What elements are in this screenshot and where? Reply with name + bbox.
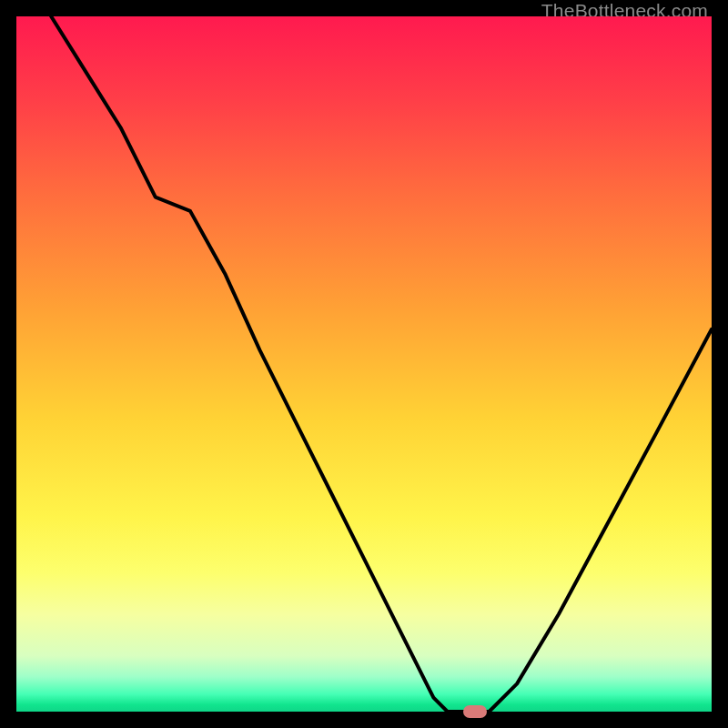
chart-frame: TheBottleneck.com [0, 0, 728, 728]
main-curve [51, 16, 712, 712]
curve-svg [16, 16, 712, 712]
optimal-marker [463, 705, 487, 718]
plot-area [16, 16, 712, 712]
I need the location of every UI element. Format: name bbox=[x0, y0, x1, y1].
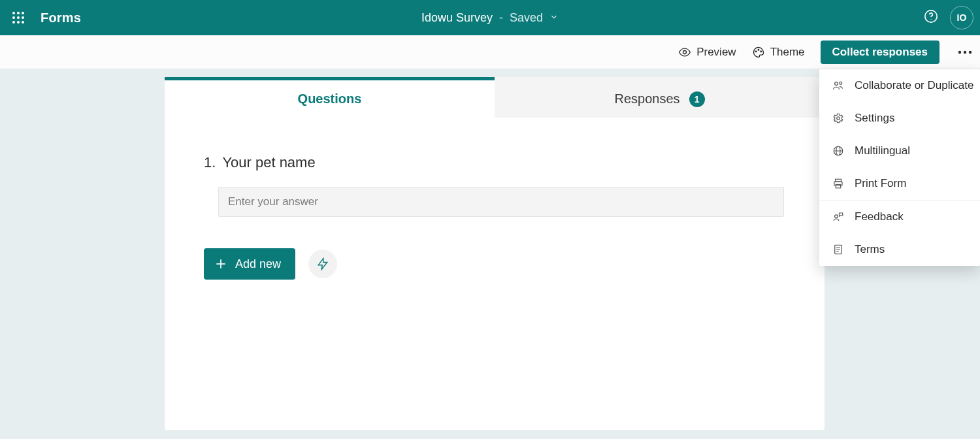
tab-responses-label: Responses bbox=[614, 91, 679, 106]
suggestions-button[interactable] bbox=[308, 250, 337, 278]
svg-point-17 bbox=[969, 50, 972, 53]
help-icon bbox=[924, 9, 938, 24]
chevron-down-icon bbox=[549, 12, 559, 22]
menu-label: Multilingual bbox=[855, 144, 910, 157]
tab-questions-label: Questions bbox=[298, 91, 362, 106]
globe-icon bbox=[832, 145, 844, 157]
title-separator: - bbox=[499, 11, 503, 25]
svg-marker-20 bbox=[318, 259, 327, 270]
answer-input[interactable] bbox=[218, 187, 784, 217]
add-new-button[interactable]: Add new bbox=[204, 248, 295, 280]
help-button[interactable] bbox=[924, 9, 938, 26]
form-title-group[interactable]: Idowu Survey - Saved bbox=[421, 11, 559, 25]
avatar-initials: IO bbox=[957, 12, 967, 23]
svg-point-3 bbox=[12, 16, 15, 19]
palette-icon bbox=[752, 46, 765, 59]
svg-point-16 bbox=[964, 50, 966, 53]
tab-responses[interactable]: Responses 1 bbox=[495, 77, 825, 118]
print-icon bbox=[832, 178, 844, 189]
question-text: Your pet name bbox=[222, 154, 315, 171]
preview-button[interactable]: Preview bbox=[678, 46, 736, 59]
people-icon bbox=[832, 80, 844, 91]
menu-print-form[interactable]: Print Form bbox=[819, 167, 980, 200]
workspace: Questions Responses 1 1 Your pet name Ad… bbox=[0, 69, 980, 430]
svg-point-6 bbox=[12, 21, 15, 24]
app-name[interactable]: Forms bbox=[41, 10, 81, 25]
user-avatar[interactable]: IO bbox=[950, 6, 973, 29]
lightning-icon bbox=[316, 257, 329, 270]
menu-multilingual[interactable]: Multilingual bbox=[819, 135, 980, 167]
svg-point-2 bbox=[22, 12, 24, 14]
collect-responses-button[interactable]: Collect responses bbox=[821, 41, 939, 64]
add-new-label: Add new bbox=[235, 257, 281, 271]
question-row[interactable]: 1 Your pet name bbox=[204, 154, 785, 171]
svg-point-30 bbox=[835, 215, 838, 218]
svg-point-10 bbox=[930, 19, 931, 20]
feedback-icon bbox=[832, 211, 844, 223]
menu-settings[interactable]: Settings bbox=[819, 102, 980, 135]
svg-point-0 bbox=[12, 12, 15, 14]
more-horizontal-icon bbox=[958, 50, 972, 54]
menu-label: Terms bbox=[855, 243, 885, 256]
questions-panel: 1 Your pet name Add new bbox=[165, 118, 825, 299]
form-card: Questions Responses 1 1 Your pet name Ad… bbox=[165, 77, 825, 430]
svg-point-8 bbox=[22, 21, 24, 24]
title-chevron[interactable] bbox=[549, 11, 559, 25]
app-launcher-button[interactable] bbox=[5, 5, 31, 31]
question-actions: Add new bbox=[204, 248, 785, 280]
svg-point-4 bbox=[17, 16, 20, 19]
theme-label: Theme bbox=[770, 46, 805, 59]
app-header: Forms Idowu Survey - Saved IO bbox=[0, 0, 980, 35]
menu-label: Settings bbox=[855, 112, 894, 125]
theme-button[interactable]: Theme bbox=[752, 46, 805, 59]
svg-point-12 bbox=[755, 50, 757, 52]
waffle-icon bbox=[12, 12, 24, 24]
plus-icon bbox=[214, 257, 227, 270]
svg-point-22 bbox=[840, 82, 842, 84]
gear-icon bbox=[832, 112, 844, 124]
menu-label: Collaborate or Duplicate bbox=[855, 79, 973, 92]
tab-questions[interactable]: Questions bbox=[165, 77, 495, 118]
menu-label: Print Form bbox=[855, 177, 906, 190]
document-icon bbox=[832, 244, 844, 255]
menu-terms[interactable]: Terms bbox=[819, 233, 980, 266]
svg-point-7 bbox=[17, 21, 20, 24]
responses-count-badge: 1 bbox=[689, 91, 705, 107]
svg-point-11 bbox=[683, 50, 687, 54]
svg-point-23 bbox=[837, 117, 840, 120]
more-options-button[interactable] bbox=[955, 50, 975, 54]
svg-point-5 bbox=[22, 16, 24, 19]
svg-point-1 bbox=[17, 12, 20, 14]
question-number: 1 bbox=[204, 154, 216, 171]
menu-collaborate-duplicate[interactable]: Collaborate or Duplicate bbox=[819, 69, 980, 102]
eye-icon bbox=[678, 46, 691, 59]
svg-point-15 bbox=[958, 50, 961, 53]
svg-rect-29 bbox=[836, 185, 841, 188]
menu-feedback[interactable]: Feedback bbox=[819, 201, 980, 233]
menu-label: Feedback bbox=[855, 210, 904, 223]
save-status: Saved bbox=[510, 11, 543, 25]
form-title: Idowu Survey bbox=[421, 11, 493, 25]
svg-point-21 bbox=[835, 82, 838, 86]
svg-point-13 bbox=[758, 49, 759, 50]
preview-label: Preview bbox=[696, 46, 736, 59]
svg-point-14 bbox=[760, 50, 762, 52]
more-options-menu: Collaborate or Duplicate Settings Multil… bbox=[819, 69, 980, 266]
command-bar: Preview Theme Collect responses bbox=[0, 35, 980, 69]
tab-strip: Questions Responses 1 bbox=[165, 77, 825, 118]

--------------------------------

> **What you should do**: Only the pictures are to be left out; copy all the remaining material above exactly.

> **Task response**:
What elements are in this screenshot and where? Reply with name + bbox.
chart-frame: TheBottleneck.com [0, 0, 728, 728]
main-curve [51, 16, 712, 712]
curve-svg [16, 16, 712, 712]
optimal-marker [463, 705, 487, 718]
plot-area [16, 16, 712, 712]
I need the location of every UI element. Format: name bbox=[x0, y0, x1, y1].
tab-responses-label: Responses bbox=[614, 91, 679, 106]
suggestions-button[interactable] bbox=[308, 250, 337, 278]
svg-point-17 bbox=[969, 50, 972, 53]
help-icon bbox=[924, 9, 938, 24]
chevron-down-icon bbox=[549, 12, 559, 22]
menu-label: Multilingual bbox=[855, 144, 910, 157]
tab-questions-label: Questions bbox=[298, 91, 362, 106]
globe-icon bbox=[832, 145, 844, 157]
title-separator: - bbox=[499, 11, 503, 25]
svg-marker-20 bbox=[318, 259, 327, 270]
answer-input[interactable] bbox=[218, 187, 784, 217]
add-new-button[interactable]: Add new bbox=[204, 248, 295, 280]
help-button[interactable] bbox=[924, 9, 938, 26]
form-title-group[interactable]: Idowu Survey - Saved bbox=[421, 11, 559, 25]
avatar-initials: IO bbox=[957, 12, 967, 23]
svg-point-3 bbox=[12, 16, 15, 19]
palette-icon bbox=[752, 46, 765, 59]
svg-point-16 bbox=[964, 50, 966, 53]
tab-responses[interactable]: Responses 1 bbox=[495, 77, 825, 118]
print-icon bbox=[832, 178, 844, 189]
question-text: Your pet name bbox=[222, 154, 315, 171]
preview-button[interactable]: Preview bbox=[678, 46, 736, 59]
people-icon bbox=[832, 80, 844, 91]
menu-print-form[interactable]: Print Form bbox=[819, 167, 980, 200]
workspace: Questions Responses 1 1 Your pet name Ad… bbox=[0, 69, 980, 430]
svg-point-6 bbox=[12, 21, 15, 24]
app-name[interactable]: Forms bbox=[41, 10, 81, 25]
user-avatar[interactable]: IO bbox=[950, 6, 973, 29]
lightning-icon bbox=[316, 257, 329, 270]
menu-multilingual[interactable]: Multilingual bbox=[819, 135, 980, 167]
svg-point-2 bbox=[22, 12, 24, 14]
collect-responses-button[interactable]: Collect responses bbox=[821, 41, 939, 64]
add-new-label: Add new bbox=[235, 257, 281, 271]
question-row[interactable]: 1 Your pet name bbox=[204, 154, 785, 171]
svg-point-30 bbox=[835, 215, 838, 218]
svg-point-10 bbox=[930, 19, 931, 20]
feedback-icon bbox=[832, 211, 844, 223]
menu-settings[interactable]: Settings bbox=[819, 102, 980, 135]
svg-point-0 bbox=[12, 12, 15, 14]
more-horizontal-icon bbox=[958, 50, 972, 54]
menu-label: Terms bbox=[855, 243, 885, 256]
questions-panel: 1 Your pet name Add new bbox=[165, 118, 825, 299]
form-card: Questions Responses 1 1 Your pet name Ad… bbox=[165, 77, 825, 430]
svg-point-8 bbox=[22, 21, 24, 24]
title-chevron[interactable] bbox=[549, 11, 559, 25]
app-launcher-button[interactable] bbox=[5, 5, 31, 31]
question-actions: Add new bbox=[204, 248, 785, 280]
svg-point-4 bbox=[17, 16, 20, 19]
theme-label: Theme bbox=[770, 46, 805, 59]
app-header: Forms Idowu Survey - Saved IO bbox=[0, 0, 980, 35]
menu-label: Settings bbox=[855, 112, 894, 125]
theme-button[interactable]: Theme bbox=[752, 46, 805, 59]
svg-point-12 bbox=[755, 50, 757, 52]
waffle-icon bbox=[12, 12, 24, 24]
plus-icon bbox=[214, 257, 227, 270]
svg-point-22 bbox=[840, 82, 842, 84]
gear-icon bbox=[832, 112, 844, 124]
menu-label: Collaborate or Duplicate bbox=[855, 79, 973, 92]
tab-questions[interactable]: Questions bbox=[165, 77, 495, 118]
menu-label: Print Form bbox=[855, 177, 906, 190]
document-icon bbox=[832, 244, 844, 255]
menu-terms[interactable]: Terms bbox=[819, 233, 980, 266]
svg-point-7 bbox=[17, 21, 20, 24]
responses-count-badge: 1 bbox=[689, 91, 705, 107]
svg-point-11 bbox=[683, 50, 687, 54]
svg-point-23 bbox=[837, 117, 840, 120]
more-options-button[interactable] bbox=[955, 50, 975, 54]
svg-point-5 bbox=[22, 16, 24, 19]
svg-point-1 bbox=[17, 12, 20, 14]
question-number: 1 bbox=[204, 154, 216, 171]
menu-collaborate-duplicate[interactable]: Collaborate or Duplicate bbox=[819, 69, 980, 102]
eye-icon bbox=[678, 46, 691, 59]
svg-point-15 bbox=[958, 50, 961, 53]
svg-rect-29 bbox=[836, 185, 841, 188]
menu-feedback[interactable]: Feedback bbox=[819, 201, 980, 233]
menu-label: Feedback bbox=[855, 210, 904, 223]
save-status: Saved bbox=[510, 11, 543, 25]
form-title: Idowu Survey bbox=[421, 11, 493, 25]
svg-point-21 bbox=[835, 82, 838, 86]
svg-point-13 bbox=[758, 49, 759, 50]
preview-label: Preview bbox=[696, 46, 736, 59]
svg-point-14 bbox=[760, 50, 762, 52]
more-options-menu: Collaborate or Duplicate Settings Multil… bbox=[819, 69, 980, 266]
command-bar: Preview Theme Collect responses bbox=[0, 35, 980, 69]
tab-strip: Questions Responses 1 bbox=[165, 77, 825, 118]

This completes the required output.